501.BB Palestine/8–1648

Memorandum by the Secretary of State to President Truman

top secret

Subject: Proposed Representations to Provisional Government of Israel Regarding Maintenance of Peace in Palestine

Information from a wide number of sources causes the Department increasing concern over the apparent tendency of the Provisional Government of Israel to assume a more aggressive attitude in Palestine.

Following the termination of the British mandate on May 15 and the establishment of a Jewish State, the Israeli authorities were quick to respond to United Nations efforts to stop the fighting in Palestine. After the termination of this four-week truce on July 9, hostilities were resumed and it soon became apparent that Israel had materially improved its military position during the period of the earlier truce. Nevertheless, both the Government of Israel and the Arab States agreed to accept the Security Council’s order of July 15 for a ceasefire and truce of indefinite duration in Palestine. The demilitarization of Jerusalem was included in the Security Council’s resolution and was accepted by the Government of Israel and the Arab States in principle. In recent weeks, however, a new and aggressive note has become manifest, and the readiness of Israel to maintain the truce has become subject to doubt.

The Department has noted evidence of hostility of Israelis in Palestine toward the military observers serving under Count Bernadotte; the inflammatory speeches of the Israeli Foreign Minister, Mr. Shertok, with regard to alleged “rights” of Israel in Jerusalem; the military [Page 1314] occupation by Israel of much of the Jerusalem area; and the refusal of the Israeli military governor in Jerusalem to cooperate with Count Bernadotte in discussions regarding the demilitarization of Jerusalem. The Department has likewise noted increasing evidence of systematic violations of the United Nations truce by the forces of Israel, including forward movement of Israeli forces from agreed truce positions, continued sniping and firing against Arab positions; and conclusive evidence of the organized transport of aims shipments to Palestine from France, Italy and Czechoslovakia.1 Furthermore, the Israeli Foreign Minister has officially proclaimed that Israel will not accept, pending negotiation of a final peace settlement, the return of the approximately 300,000 Arab inhabitants of that part of Palestine now comprising the Jewish State who fled from their homes and are now destitute in nearby Arab areas.

The Foreign Minister of Great Britain, in a conversation with our Ambassador on August 6 [5],2 expressed grave concern over the situation in Palestine. He was fearful not only that the USSR would take advantage of this situation to foment trouble in Iraq and Iran but also that within “the next few days” the Jews, on grounds of some Arab provocation, real or manufactured, would reopen their offensive with the objective of seizing more territory—probably Transjordan. Mr. Bevin thought that the Palestine situation was as serious as Berlin. If the United States and United Kingdom go slack (in Palestine), we lose.”
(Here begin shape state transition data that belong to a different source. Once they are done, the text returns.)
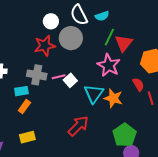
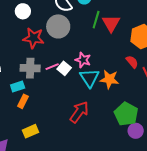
white circle: (51, 21) -> (23, 11), moved
red star: (45, 46) -> (33, 38), turned 30
pink star: (109, 65) -> (83, 60), moved, size x0.7

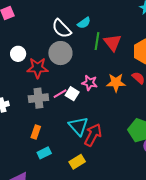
white circle: (23, 11) -> (18, 54), moved
cyan triangle: (89, 78) -> (78, 126), moved
orange star: (109, 79) -> (116, 83), moved
cyan rectangle: (18, 86) -> (44, 153), moved
yellow rectangle: (31, 131) -> (77, 162), moved

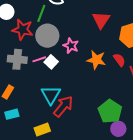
green line: (97, 41) -> (41, 13), moved
gray circle: (60, 53) -> (47, 36), moved
pink star: (90, 83) -> (71, 46), moved

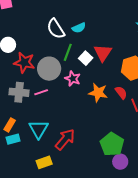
green line: (41, 13) -> (68, 52), moved
white square: (51, 62) -> (86, 58), moved
cyan triangle: (51, 95) -> (39, 129), moved
cyan rectangle: (12, 114) -> (13, 139), moved

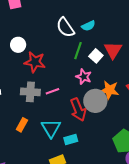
gray circle: (49, 69) -> (95, 101), moved
cyan rectangle: (13, 139) -> (71, 140), moved
red arrow: (65, 139) -> (78, 110), moved, turned 120

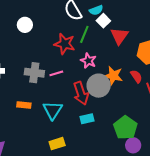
white square: (96, 56) -> (103, 21), moved
red star: (35, 62) -> (65, 44), moved
orange rectangle: (22, 125) -> (24, 105), turned 64
cyan rectangle: (71, 140) -> (87, 119), moved

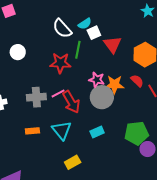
white square: (103, 21) -> (94, 33), turned 32
pink star: (88, 61) -> (97, 80), moved
red arrow: (81, 93) -> (71, 102), moved
green pentagon: (125, 128) -> (136, 133), turned -30

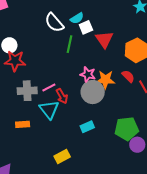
red star: (60, 63) -> (15, 61), moved
red arrow: (71, 102) -> (62, 96), size x0.7
cyan triangle: (62, 130) -> (49, 110), moved

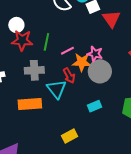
green line: (70, 44) -> (46, 42), moved
orange star: (105, 80) -> (82, 62), moved
pink line: (49, 87) -> (67, 51), moved
orange rectangle: (23, 124) -> (30, 104), size x1.6

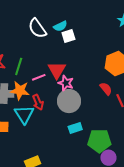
red triangle: (111, 19) -> (57, 70), moved
orange star: (82, 62) -> (20, 90), moved
cyan rectangle: (94, 106) -> (75, 128), moved

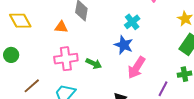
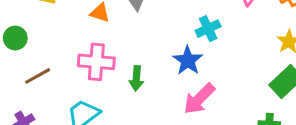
green arrow: (94, 64) -> (136, 78), turned 56
brown line: (32, 86) -> (38, 76), moved

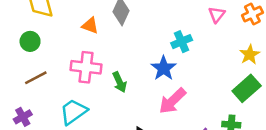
green circle: (15, 38) -> (30, 41), moved
green arrow: (136, 78) -> (120, 82), turned -30

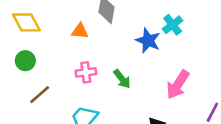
pink cross: (86, 67) -> (86, 72), size x0.7
blue star: (164, 68) -> (148, 41), moved

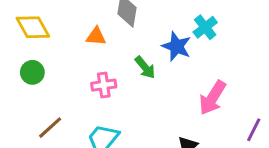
green arrow: (122, 79) -> (145, 67), moved
brown line: (40, 95) -> (50, 128), moved

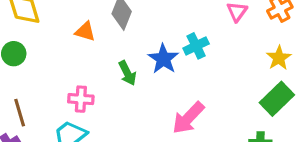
pink cross: (104, 85) -> (81, 99), moved
brown line: (50, 128) -> (20, 113), turned -76

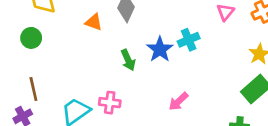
pink cross: (81, 99) -> (110, 103), moved
pink arrow: (188, 118) -> (178, 101), size x0.7

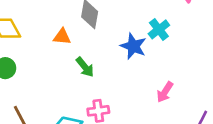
green arrow: (128, 60) -> (85, 67), moved

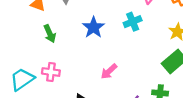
cyan cross: (159, 29) -> (133, 22), moved

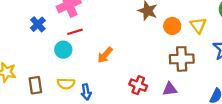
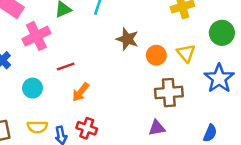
red line: (75, 32) -> (66, 67), moved
red cross: (138, 85) -> (87, 128), moved

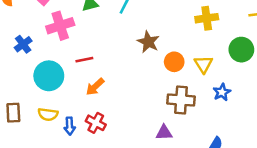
blue star: (219, 78) -> (222, 92), moved, size x0.6
cyan circle: (33, 88) -> (49, 76), size x1.5

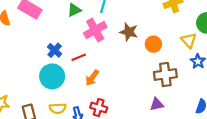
pink cross: (60, 26) -> (95, 30), moved
blue cross: (23, 44) -> (55, 50), moved
yellow triangle: (204, 64) -> (189, 40), moved

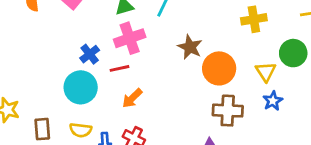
pink cross: (95, 30) -> (130, 38), moved
orange circle: (153, 44) -> (219, 68), size x1.5

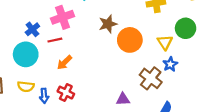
brown star: (190, 47) -> (108, 24), turned 30
brown cross: (228, 111) -> (151, 78), moved, turned 35

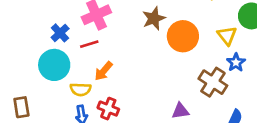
yellow semicircle: (26, 86) -> (81, 89), moved

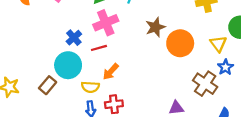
brown rectangle: (21, 107) -> (48, 85), moved, turned 48
red cross: (108, 109) -> (114, 104), turned -30

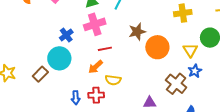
red line: (99, 48) -> (105, 49), moved
yellow semicircle: (90, 87) -> (113, 80), moved

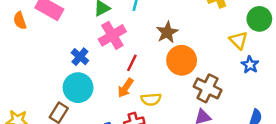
orange circle: (157, 47) -> (182, 60), moved
red line: (105, 49) -> (132, 63), turned -40
brown cross: (176, 84) -> (208, 88), moved

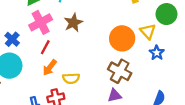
brown star: (167, 32) -> (73, 23), moved
orange circle: (182, 60) -> (122, 38), moved
red line: (132, 63) -> (45, 47), moved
The Department, in light of these developments, feels that it would be wise to call in Mr. Eliahu Epstein, the Representative of the Provisional Government of Israel, and discuss frankly our concern with him. We would tell Mr. Epstein that, as he undoubtedly knows, the United States is the best friend of Israel. We have recognized that State and desire to see it continue in existence and prosper as a peaceful member of the community of nations. We have now before us the question of de jure recognition of the Provisional Government of Israel, support for Israel’s membership in the United Nations, and the application from Israel for a loan from the Export-Import Bank. We should like to see all these matters arranged in a manner satisfactory to both governments but we should find it exceedingly difficult, for example, to advocate a loan to Israel if that country is likely to resume hostilities. Similar difficulties would arise concerning membership in the United Nations.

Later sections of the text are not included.